Monday, January 28, 2008

Good evening one and all--

My last post got me thinking about friendship and how important it is in my life. I am fortunate to have a group of girlfriends that are always there for me. Many of them are writers, women I've met throughout my twenty-some years in this business. We get together rarely, but talk on the phone a lot. We are all very grateful for technology--our phone bills used to make our husbands swoon. Now, though, its free to talk and talk and talk. We've even begun to text back and forth so that we're always in communication. The best part about going out with writers is the direction of our conversation. People overhearing us might think we were murderers, vampires, princesses, or just about anything. Once my editor and I were in a hot tub at a day spa, talking about one of my novels, and very cavalierly tossing out ideas about how to kill someone. It took us a while to notice how people were looking at us...

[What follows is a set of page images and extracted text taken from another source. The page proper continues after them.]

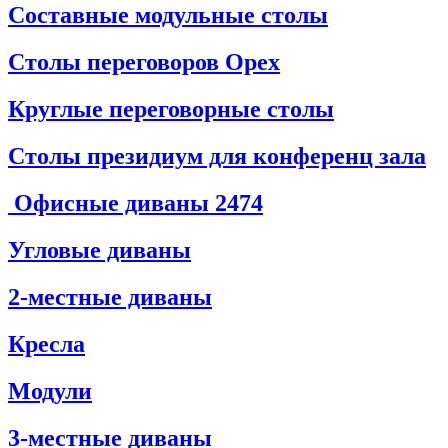
Составные модульные столы
Столы переговоров Орех
Круглые переговорные столы
Столы президиум для конференц зала
Офисные диваны
2474
Угловые диваны
2-местные диваны
Кресла
Модули
3-местные диваны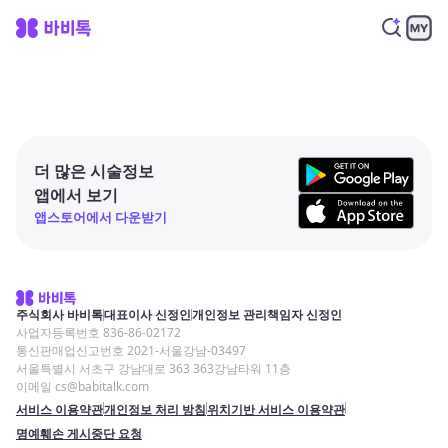
더 많은 시술정보
앱에서 보기
앱스토어에서 다운받기
주식회사 바비톡
대표이사 신정인
개인정보 관리책임자 신정인
사업자등록번호 836-86-02172
통신판매업신고번호 2021-서울강남-03497
서울특별시 서초구 강남대로 363 363강남타워 11층
이메일 cs@babitalk.com
서비스 이용약관
개인정보 처리 방침
위치기반 서비스 이용약관
명예훼손 게시중단 요청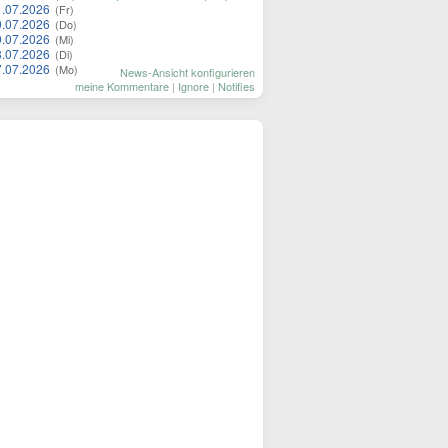
1.07.2026
(Fr)
0.07.2026
(Do)
9.07.2026
(Mi)
8.07.2026
(Di)
7.07.2026
(Mo)
News-Ansicht konfigurieren
meine Kommentare
|
Ignore
|
Notifies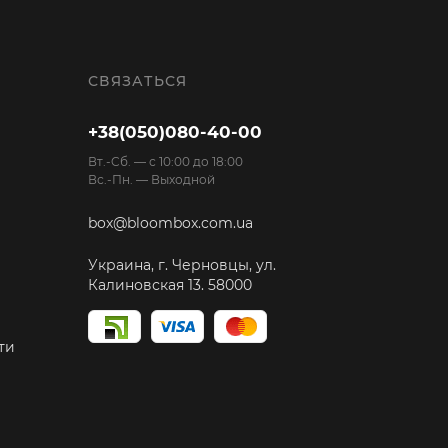
СВЯЗАТЬСЯ
+38(050)080-40-00
Вт.-Cб. — с 10:00 до 18:00
Вс.-Пн. — Выходной
box@bloombox.com.ua
Украина, г. Черновцы, ул.
Калиновская 13. 58000
ти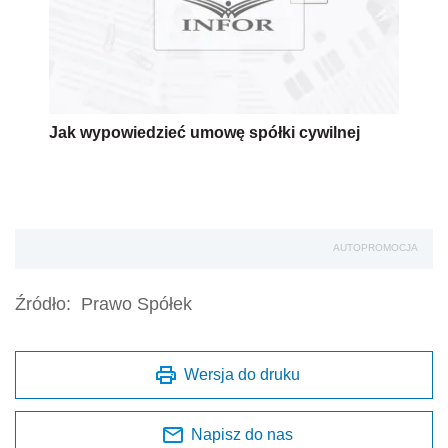
Jak wypowiedzieć umowę spółki cywilnej
AUTOPROMOCJA
Źródło:
Prawo Spółek
Wersja do druku
Napisz do nas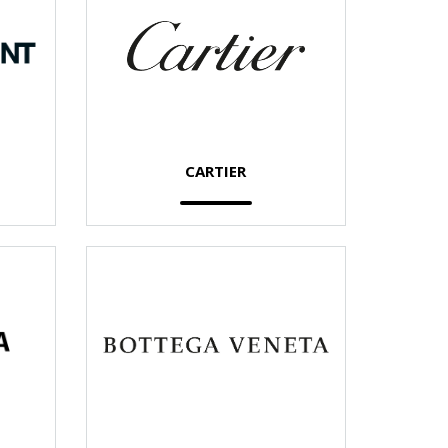
CARTIER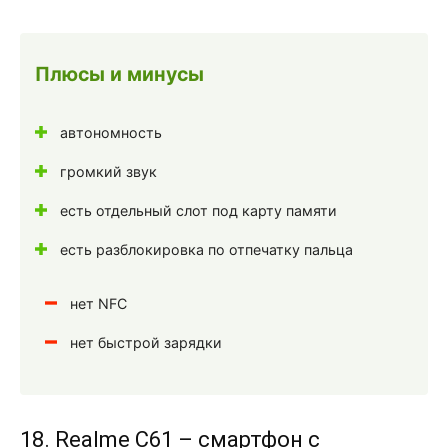
Плюсы и минусы
автономность
громкий звук
есть отдельный слот под карту памяти
есть разблокировка по отпечатку пальца
нет NFC
нет быстрой зарядки
18. Realme C61 – смартфон с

I also have my childhood friends--this group primarily stayed in the small town where I once lived (where Firefly Lane is set, actually). My college friends are scattered all over the globe, but most are married career women/mothers, with whom I still have plenty in common. Even if we don't see each other much, I think of them often and fondly. And then there are the friends I made as a young mother. Most of them have kids the same age as my son, who went to the same school, and we kept each other sane throughout the years. I don't know that I would have made it through the teen years without their support and friendship.

Okay, I'll be honest: mostly sane. No one who has a teenaged son is absolutely sane. They suck it right out of you. :)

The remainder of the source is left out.